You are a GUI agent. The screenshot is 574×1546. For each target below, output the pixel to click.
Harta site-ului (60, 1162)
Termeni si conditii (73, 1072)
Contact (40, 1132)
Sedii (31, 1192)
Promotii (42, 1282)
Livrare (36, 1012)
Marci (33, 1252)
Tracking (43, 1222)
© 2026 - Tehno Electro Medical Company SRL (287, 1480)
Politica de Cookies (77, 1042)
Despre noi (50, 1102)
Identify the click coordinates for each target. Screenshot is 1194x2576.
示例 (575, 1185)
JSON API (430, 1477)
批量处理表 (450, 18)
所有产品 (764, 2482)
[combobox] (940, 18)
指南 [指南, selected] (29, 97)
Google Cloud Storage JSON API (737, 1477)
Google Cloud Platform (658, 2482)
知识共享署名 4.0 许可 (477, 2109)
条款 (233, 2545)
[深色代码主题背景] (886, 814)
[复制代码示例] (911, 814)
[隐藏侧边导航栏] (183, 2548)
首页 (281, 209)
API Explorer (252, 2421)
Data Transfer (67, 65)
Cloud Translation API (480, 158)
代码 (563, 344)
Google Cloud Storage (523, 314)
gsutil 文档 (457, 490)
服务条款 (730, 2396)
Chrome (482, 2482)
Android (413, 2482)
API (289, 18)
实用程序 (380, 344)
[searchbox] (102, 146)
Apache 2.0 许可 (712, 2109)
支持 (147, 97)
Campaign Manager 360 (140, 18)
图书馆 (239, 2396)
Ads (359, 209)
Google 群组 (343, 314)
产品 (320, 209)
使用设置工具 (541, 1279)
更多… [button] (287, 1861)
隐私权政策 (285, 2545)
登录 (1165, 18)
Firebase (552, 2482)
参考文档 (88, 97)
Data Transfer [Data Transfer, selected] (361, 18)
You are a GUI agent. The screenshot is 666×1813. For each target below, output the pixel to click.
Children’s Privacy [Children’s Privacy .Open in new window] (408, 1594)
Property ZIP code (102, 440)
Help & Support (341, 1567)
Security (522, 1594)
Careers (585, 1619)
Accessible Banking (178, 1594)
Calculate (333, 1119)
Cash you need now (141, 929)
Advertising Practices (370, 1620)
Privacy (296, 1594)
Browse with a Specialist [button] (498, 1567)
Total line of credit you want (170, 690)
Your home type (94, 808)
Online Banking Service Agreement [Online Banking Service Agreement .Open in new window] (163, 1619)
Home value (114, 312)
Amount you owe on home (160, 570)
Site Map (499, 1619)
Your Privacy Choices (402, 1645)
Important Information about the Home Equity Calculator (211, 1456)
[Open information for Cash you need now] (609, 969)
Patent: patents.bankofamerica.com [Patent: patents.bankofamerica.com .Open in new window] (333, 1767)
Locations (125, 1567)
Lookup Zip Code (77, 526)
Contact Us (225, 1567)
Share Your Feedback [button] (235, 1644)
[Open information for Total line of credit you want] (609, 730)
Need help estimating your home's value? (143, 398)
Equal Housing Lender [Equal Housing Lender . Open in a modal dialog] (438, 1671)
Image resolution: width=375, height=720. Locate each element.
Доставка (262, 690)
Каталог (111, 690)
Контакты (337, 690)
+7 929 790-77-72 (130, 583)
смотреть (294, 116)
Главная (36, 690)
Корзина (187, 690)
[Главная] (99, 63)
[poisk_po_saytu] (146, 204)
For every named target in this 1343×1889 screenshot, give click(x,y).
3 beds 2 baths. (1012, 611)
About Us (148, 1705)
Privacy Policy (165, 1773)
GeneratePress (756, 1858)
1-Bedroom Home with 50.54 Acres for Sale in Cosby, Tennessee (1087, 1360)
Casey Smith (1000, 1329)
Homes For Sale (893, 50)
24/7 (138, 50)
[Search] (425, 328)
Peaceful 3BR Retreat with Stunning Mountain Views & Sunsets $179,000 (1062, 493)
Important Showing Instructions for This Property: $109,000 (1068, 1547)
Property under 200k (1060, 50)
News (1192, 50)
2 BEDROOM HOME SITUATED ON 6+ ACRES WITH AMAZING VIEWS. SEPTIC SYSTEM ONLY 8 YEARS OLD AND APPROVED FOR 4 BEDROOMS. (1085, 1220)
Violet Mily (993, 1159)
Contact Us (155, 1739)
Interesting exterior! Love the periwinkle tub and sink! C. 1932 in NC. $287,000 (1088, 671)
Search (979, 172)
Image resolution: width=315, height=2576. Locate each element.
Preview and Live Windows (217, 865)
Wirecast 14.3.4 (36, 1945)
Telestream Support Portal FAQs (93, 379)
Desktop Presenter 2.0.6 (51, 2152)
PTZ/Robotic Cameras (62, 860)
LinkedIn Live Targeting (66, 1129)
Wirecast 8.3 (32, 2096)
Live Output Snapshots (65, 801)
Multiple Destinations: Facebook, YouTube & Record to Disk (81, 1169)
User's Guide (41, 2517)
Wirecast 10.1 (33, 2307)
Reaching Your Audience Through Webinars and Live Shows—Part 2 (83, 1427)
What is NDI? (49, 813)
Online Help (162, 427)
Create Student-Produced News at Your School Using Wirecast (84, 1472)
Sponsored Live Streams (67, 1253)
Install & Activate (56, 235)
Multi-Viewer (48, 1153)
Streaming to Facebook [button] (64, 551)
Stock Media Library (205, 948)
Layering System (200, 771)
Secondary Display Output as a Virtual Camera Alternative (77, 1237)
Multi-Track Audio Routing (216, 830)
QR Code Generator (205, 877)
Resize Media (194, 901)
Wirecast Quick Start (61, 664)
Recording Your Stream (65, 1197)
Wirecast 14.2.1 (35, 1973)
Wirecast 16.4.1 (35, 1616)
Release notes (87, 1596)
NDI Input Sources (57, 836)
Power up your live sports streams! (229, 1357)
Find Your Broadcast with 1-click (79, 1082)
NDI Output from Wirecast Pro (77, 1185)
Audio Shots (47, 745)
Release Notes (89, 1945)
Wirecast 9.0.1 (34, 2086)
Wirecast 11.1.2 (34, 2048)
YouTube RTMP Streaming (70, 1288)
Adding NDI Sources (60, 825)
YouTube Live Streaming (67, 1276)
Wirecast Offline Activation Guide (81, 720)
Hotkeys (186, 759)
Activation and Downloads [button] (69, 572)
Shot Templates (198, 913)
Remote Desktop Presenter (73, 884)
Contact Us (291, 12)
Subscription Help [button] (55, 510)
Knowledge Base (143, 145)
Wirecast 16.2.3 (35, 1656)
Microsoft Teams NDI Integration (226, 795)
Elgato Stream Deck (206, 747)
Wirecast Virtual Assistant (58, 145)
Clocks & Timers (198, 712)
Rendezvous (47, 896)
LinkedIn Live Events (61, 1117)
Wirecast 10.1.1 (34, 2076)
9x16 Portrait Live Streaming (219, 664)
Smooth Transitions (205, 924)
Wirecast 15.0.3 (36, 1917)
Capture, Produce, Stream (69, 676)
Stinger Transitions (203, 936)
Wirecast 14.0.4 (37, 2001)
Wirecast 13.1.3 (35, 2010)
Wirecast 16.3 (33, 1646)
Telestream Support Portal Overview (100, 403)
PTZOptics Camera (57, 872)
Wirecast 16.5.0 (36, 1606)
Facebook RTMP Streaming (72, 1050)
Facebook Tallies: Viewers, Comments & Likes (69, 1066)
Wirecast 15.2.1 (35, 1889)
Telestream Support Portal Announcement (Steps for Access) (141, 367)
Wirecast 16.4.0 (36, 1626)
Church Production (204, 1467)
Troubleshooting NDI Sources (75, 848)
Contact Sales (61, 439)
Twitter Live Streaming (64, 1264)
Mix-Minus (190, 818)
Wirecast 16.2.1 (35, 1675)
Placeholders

----

TRY IT
Work out how many lines contain the word "LinkedIn" in the records, and answer with the number only.

WORKED SOLUTION
2